— Слушаюсь! Ясно! — кивая головой, быстро говорил он, нетерпеливо ерзая на койке. — Все понял! — Положив трубку, он схватил шинель и шапку и, на ходу одеваясь, выскочил из блиндажа.
На наблюдательном пункте он застал Шило, который теперь заходил сюда почти каждый день.
— Не хотел тебя будить, сказали, отдыхает, — протягивая руку, проговорил замполит, и на его смуглом лице появилась улыбка. — Куда это стреляют?
— В район штаба полка, — торопливо ответил Осмоловский. — Батарея номер семьдесят шесть, старая знакомая! Все на местах? — Он огляделся. — Понимаешь! — оживленно проговорил он, обращаясь к Шило. — Эту батарейку Курганов уже два дня давит, а она все стреляет. Артиллеристы! Ну, я ее сейчас разделаю…
Загремел залп. Другой, третий. Закончив огневой налет, Осмоловский прислушался.

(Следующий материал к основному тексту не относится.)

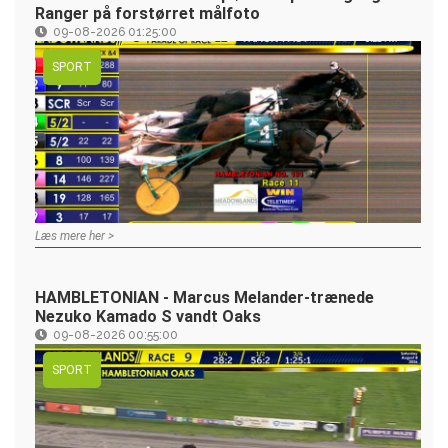
Ranger på forstørret målfoto
09-08-2026 01:25:00
SPORT
Læs mere her >
HAMBLETONIAN - Marcus Melander-trænede
Nezuko Kamado S vandt Oaks
09-08-2026 00:55:00
SPORT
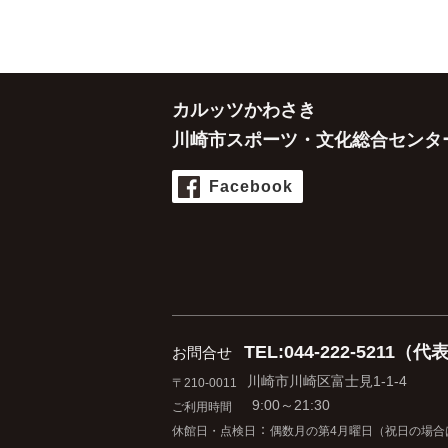
カルッツかわさき
川崎市スポーツ・文化総合センタ
Facebook
TEL:044-222-5211（代
お問合せ
川崎市川崎区富士見1-1-4
〒210-0011
9:00～21:30
ご利用時間
：
休館日・点検日
偶数月の第4月曜日
（祝日の場合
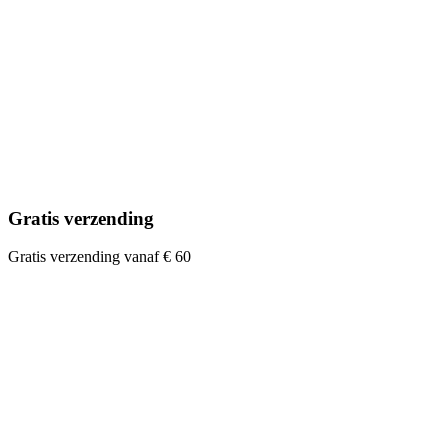
Gratis verzending
Gratis verzending vanaf € 60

— Не стреляет! — Он довольно потер руки. — Это тебе не Курганов! Ну что, Федор Васильевич, пойдем чай пить, что ли? Сейчас, вот только доложу командиру дивизиона.
Но едва он снял трубку, как батарея снова открыла огонь. Лицо Осмоловского вытянулось. Покусывая губы, он дал по батарее еще два огневых налета. Батарея, правда, замолчала, но теперь он уже не был уверен, что через некоторое время она снова не откроет огня.

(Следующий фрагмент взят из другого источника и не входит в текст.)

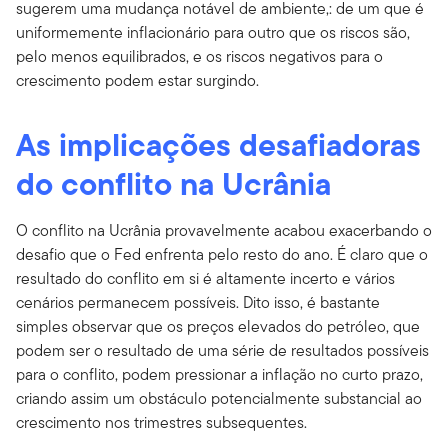
sugerem uma mudança notável de ambiente,: de um que é
uniformemente inflacionário para outro que os riscos são,
pelo menos equilibrados, e os riscos negativos para o
crescimento podem estar surgindo.
As implicações desafiadoras
do conflito na Ucrânia
O conflito na Ucrânia provavelmente acabou exacerbando o
desafio que o Fed enfrenta pelo resto do ano. É claro que o
resultado do conflito em si é altamente incerto e vários
cenários permanecem possíveis. Dito isso, é bastante
simples observar que os preços elevados do petróleo, que
podem ser o resultado de uma série de resultados possíveis
para o conflito, podem pressionar a inflação no curto prazo,
criando assim um obstáculo potencialmente substancial ao
crescimento nos trimestres subsequentes.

Хмурый, явно не в духе, командир батареи забыл о приглашении на чай и вышел, хлопнув дверью.
Шило встал, задумчиво посмотрел ему вслед и подсел к вычислителю.
— Ну-ка, товарищ старший сержант, поучи уму-разуму! — Ему хотелось самому разобраться, понять, в чем тут дело.

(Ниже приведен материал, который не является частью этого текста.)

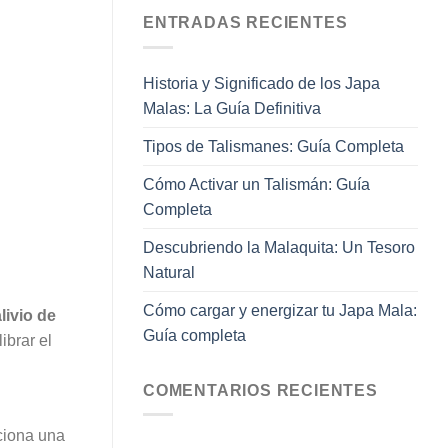
ENTRADAS RECIENTES
Historia y Significado de los Japa
Malas: La Guía Definitiva
Tipos de Talismanes: Guía Completa
Cómo Activar un Talismán: Guía
Completa
Descubriendo la Malaquita: Un Tesoro
Natural
Cómo cargar y energizar tu Japa Mala:
livio de
Guía completa
ibrar el
COMENTARIOS RECIENTES
rciona una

…Только через два дня замполиту снова удалось заглянуть к командиру батареи. Пожимая ему руку, Осмоловский буркнул:
— Сегодня ликбез не состоится.
— Что так? — делая удивленное лицо, спросил Шило. — Угу, понимаю.
С некоторых пор Шило заметил, что Осмоловский хандрит. Догадывался и о причине. Но все как-то не мог вызвать командира на откровенный разговор, и вот сейчас решил сделать это. С минуту он помолчал, подыскивая предлог. Медленно окинул взглядом блиндаж. Здесь все ему было уже знакомо и все оставалось без изменений. У двери висят шинель и плащ-накидка, на столике стоит фотография в рамочке. На ней два юных лейтенанта — выпускники Одесского артиллерийского училища. Оба коротко острижены: у них еще не успели отрасти волосы. Один из них — Осмоловский, улыбающийся немного натянуто, как это часто бывает на фотографиях; другой — его друг, узколицый, с плотно сжатыми губами и острым взглядом чуть прищуренных глаз. А это что? Замполит протянул руку и взял свежий номер «Артиллерийского журнала».
Листая его, он все еще молчал. Но вот улыбка тронула его губы. Он увидел статью «Артиллерия в наступательном бою».
— Читал? — обрадованно спросил он Осмоловского, протягивая ему журнал.
— Просматривал, — односложно ответил Осмоловский, — ничего нового!
— Вот как?
— Вот так! — уже сердито ответил командир батареи и сел на койке. — А ты что, дразнить меня пришел, что ли?
— Нет, зачем же, — серьезно ответил Шило. — Я только вот считаю, что терпения тебе побольше надо и не судить только со своей колокольни, а мыслить масштабами пошире!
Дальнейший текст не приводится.